Problem to solve:
Copy out each line of the listing that has the word "Bürgerstiftung" in it.
START Supplied data
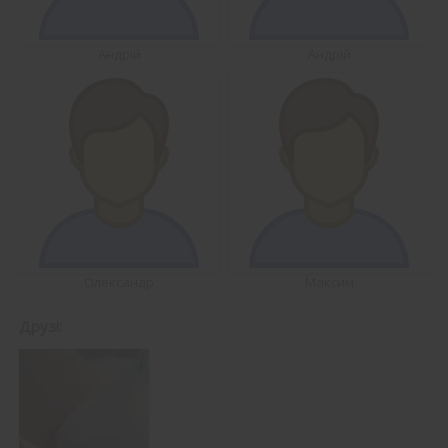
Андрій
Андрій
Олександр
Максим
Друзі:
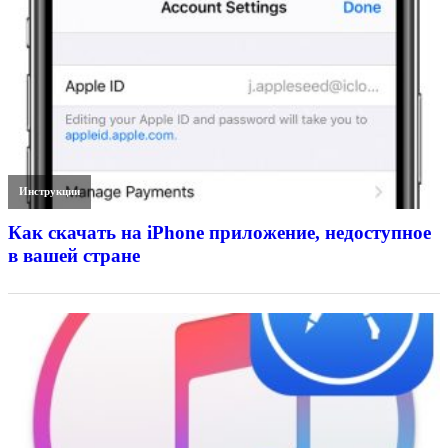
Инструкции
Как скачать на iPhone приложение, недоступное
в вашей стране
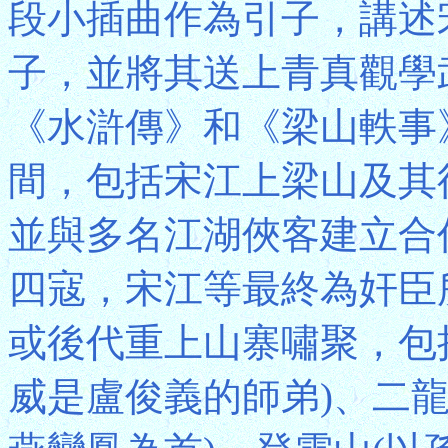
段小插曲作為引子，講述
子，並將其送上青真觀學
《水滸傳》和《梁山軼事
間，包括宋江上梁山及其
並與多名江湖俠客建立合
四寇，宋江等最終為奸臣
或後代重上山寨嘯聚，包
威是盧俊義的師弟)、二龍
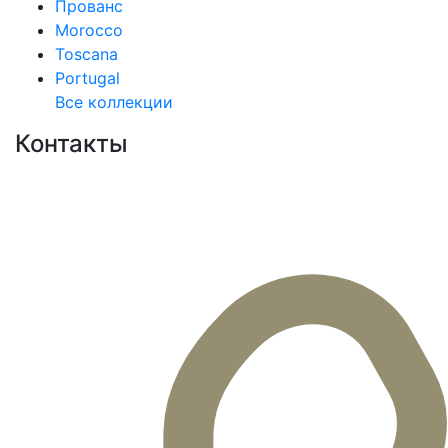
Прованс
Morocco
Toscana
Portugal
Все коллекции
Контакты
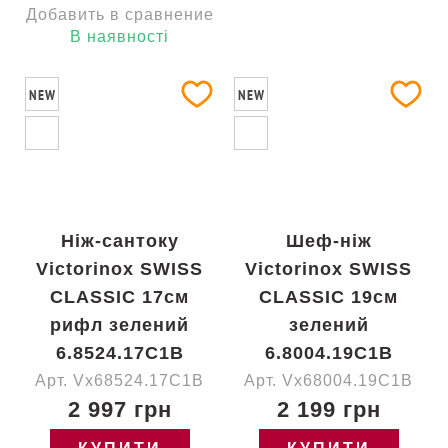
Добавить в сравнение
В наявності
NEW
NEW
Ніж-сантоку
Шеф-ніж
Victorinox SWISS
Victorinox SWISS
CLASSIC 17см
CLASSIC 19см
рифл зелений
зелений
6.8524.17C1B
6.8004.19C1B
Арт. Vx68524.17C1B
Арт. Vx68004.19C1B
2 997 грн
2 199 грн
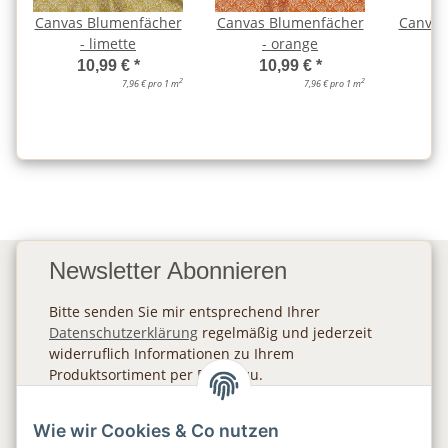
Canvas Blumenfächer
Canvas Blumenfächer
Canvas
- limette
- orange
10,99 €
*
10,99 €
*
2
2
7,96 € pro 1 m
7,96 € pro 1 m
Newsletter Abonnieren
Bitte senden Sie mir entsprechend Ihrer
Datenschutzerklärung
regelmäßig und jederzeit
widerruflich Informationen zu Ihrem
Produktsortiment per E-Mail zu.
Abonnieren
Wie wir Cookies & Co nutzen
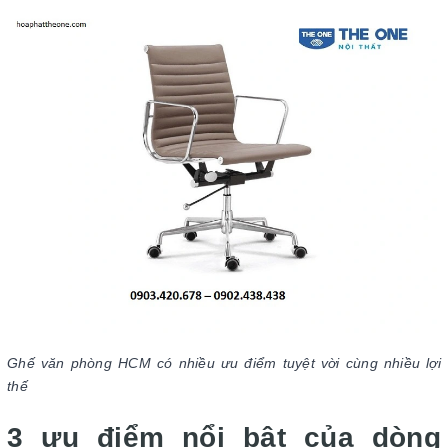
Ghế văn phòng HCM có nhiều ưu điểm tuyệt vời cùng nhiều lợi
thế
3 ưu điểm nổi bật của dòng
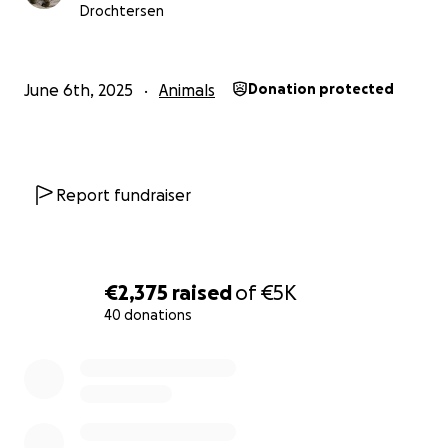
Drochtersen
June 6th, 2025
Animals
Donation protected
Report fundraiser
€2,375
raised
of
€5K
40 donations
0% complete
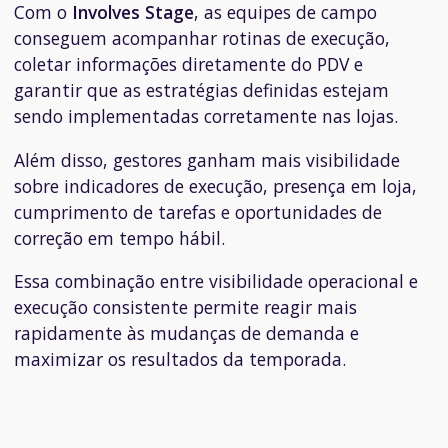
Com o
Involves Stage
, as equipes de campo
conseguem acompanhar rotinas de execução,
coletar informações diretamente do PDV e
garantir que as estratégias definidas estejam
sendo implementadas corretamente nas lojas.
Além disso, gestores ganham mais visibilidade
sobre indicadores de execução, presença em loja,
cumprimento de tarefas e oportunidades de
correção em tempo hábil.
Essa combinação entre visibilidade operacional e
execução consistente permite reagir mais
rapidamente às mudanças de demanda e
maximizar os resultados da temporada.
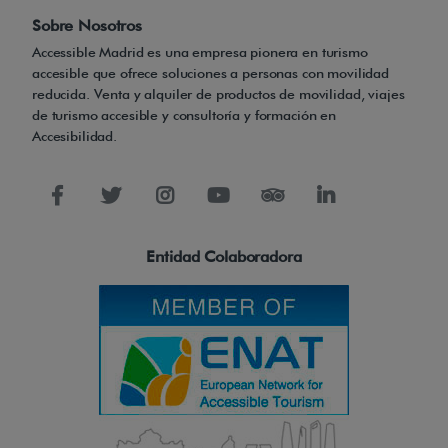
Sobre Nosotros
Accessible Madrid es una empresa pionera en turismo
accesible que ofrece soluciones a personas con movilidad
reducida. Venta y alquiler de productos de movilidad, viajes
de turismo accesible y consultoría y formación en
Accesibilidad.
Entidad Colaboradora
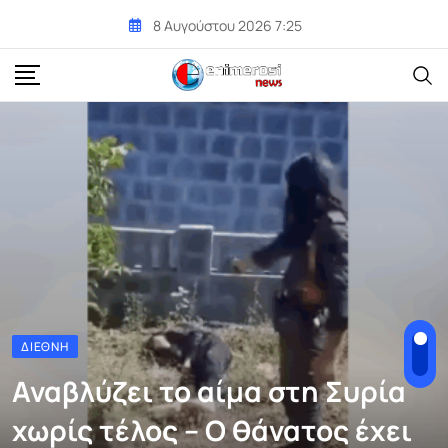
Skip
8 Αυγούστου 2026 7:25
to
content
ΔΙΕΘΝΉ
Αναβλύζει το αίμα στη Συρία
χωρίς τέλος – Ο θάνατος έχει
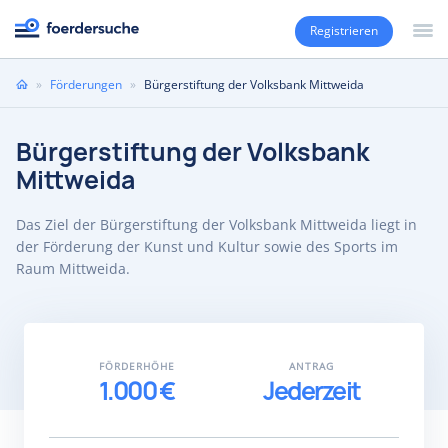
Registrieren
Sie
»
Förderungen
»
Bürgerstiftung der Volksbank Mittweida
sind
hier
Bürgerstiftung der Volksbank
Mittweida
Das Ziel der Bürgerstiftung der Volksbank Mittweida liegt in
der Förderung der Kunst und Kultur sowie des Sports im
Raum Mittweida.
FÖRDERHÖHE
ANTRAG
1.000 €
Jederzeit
END Supplied data
Answer to this exercise:
Bürgerstiftung der Volksbank Mittweida
Bürgerstiftung der Volksbank
Das Ziel der Bürgerstiftung der Volksbank Mittweida liegt in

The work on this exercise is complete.